Saved entries:

»»

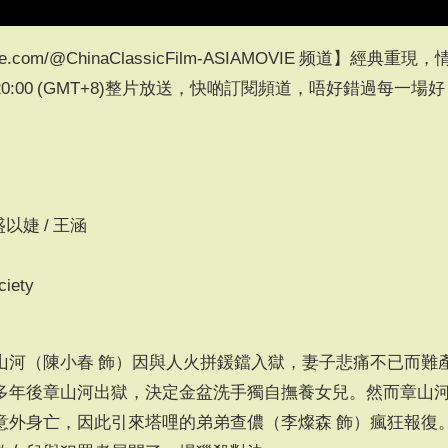
be.com/@ChinaClassicFilm-ASIAMOVIE 频道】經典重現，
:00 (GMT+8)整片放送，快啲訂閱頻道，唔好錯過每一場好
盛以婕 / 王涵
iety
山河（陳小春 飾）因與人火拼鍰鐺入獄，妻子悲痛不已而難
多年後章山河出獄，決定金盆洗手獨自撫養女兒。然而章山
意外身亡，因此引來塔哩的弟弟查儂（李燦森 飾）瘋狂報復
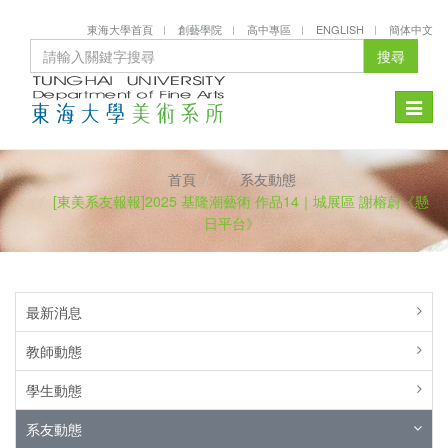
東海大學首頁
創藝學院
高中專區
ENGLISH
簡体中文
搜尋
Toggle
naviga
首頁
系友動態
[東美系友報報]2025 基隆潮藝術 作品14｜城展區 謝榕蔚《懸
日平台》
最新消息
教師動態
學生動態
系友動態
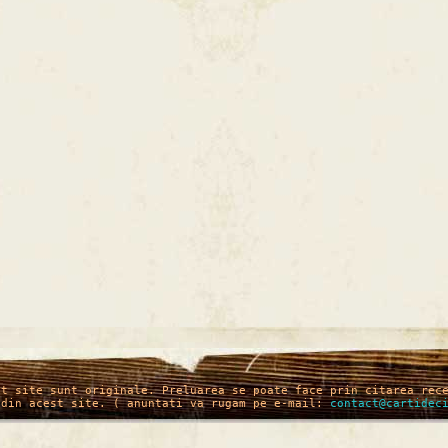
st site sunt originale. Preluarea se poate face prin citarea rec
 din acest site. ( anuntati va rugam pe e-mail:
contact@cartidec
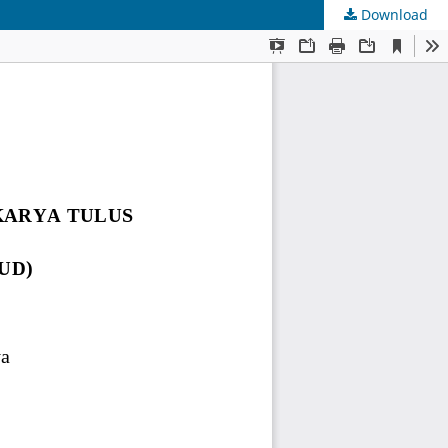
Download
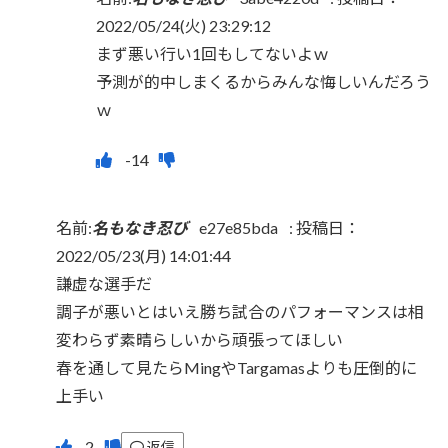
2022/05/24(火) 23:29:12
まず悪い行い1回もしてないよｗ
予測が的中しまくるからみんな悔しいんだろう
ｗ
名前:
名もなき忍び
e27e85bda
:
投稿日：
2022/05/23(月) 14:01:44
謙虚な選手だ
調子が悪いとはいえ勝ち試合のパフォーマンスは相
変わらず素晴らしいから頑張ってほしい
春を通して見たらMingやTargamasよりも圧倒的に
上手い
返信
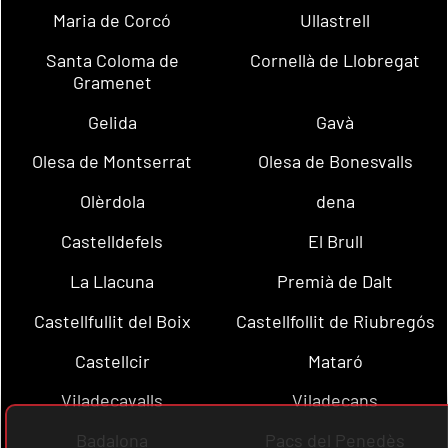
Maria de Corcó
Ullastrell
Santa Coloma de
Cornellà de Llobregat
Gramenet
Gelida
Gavà
Olesa de Montserrat
Olesa de Bonesvalls
Olèrdola
dena
Castelldefels
El Brull
La Llacuna
Premià de Dalt
Castellfullit del Boix
Castellfollit de Riubregós
Castellcir
Mataró
Viladecavalls
Viladecans
Badalona
Pacs del Penedès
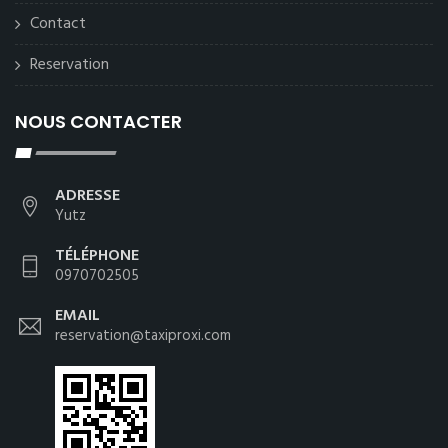
Contact
Reservation
NOUS CONTACTER
ADRESSE
Yutz
TÉLÉPHONE
0970702505
EMAIL
reservation@taxiproxi.com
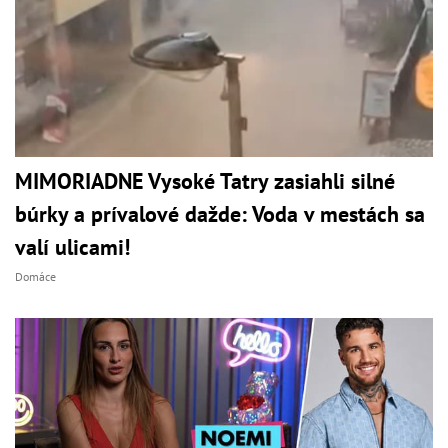
MIMORIADNE Vysoké Tatry zasiahli silné
búrky a prívalové dažde: Voda v mestách sa
valí ulicami!
Domáce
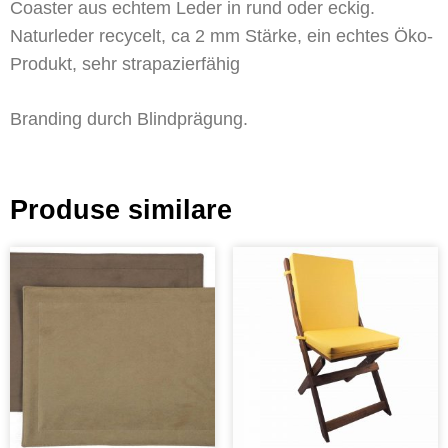
Coaster aus echtem Leder in rund oder eckig.
Naturleder recycelt, ca 2 mm Stärke, ein echtes Öko-
Produkt, sehr strapazierfähig
Branding durch Blindprägung.
Produse similare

««

Write out word for word every line from the one containing "Naturleder recycelt, ca" through the last line of the data, and no other line.

Written reply:
Naturleder recycelt, ca 2 mm Stärke, ein echtes Öko-
Produkt, sehr strapazierfähig
Branding durch Blindprägung.
Produse similare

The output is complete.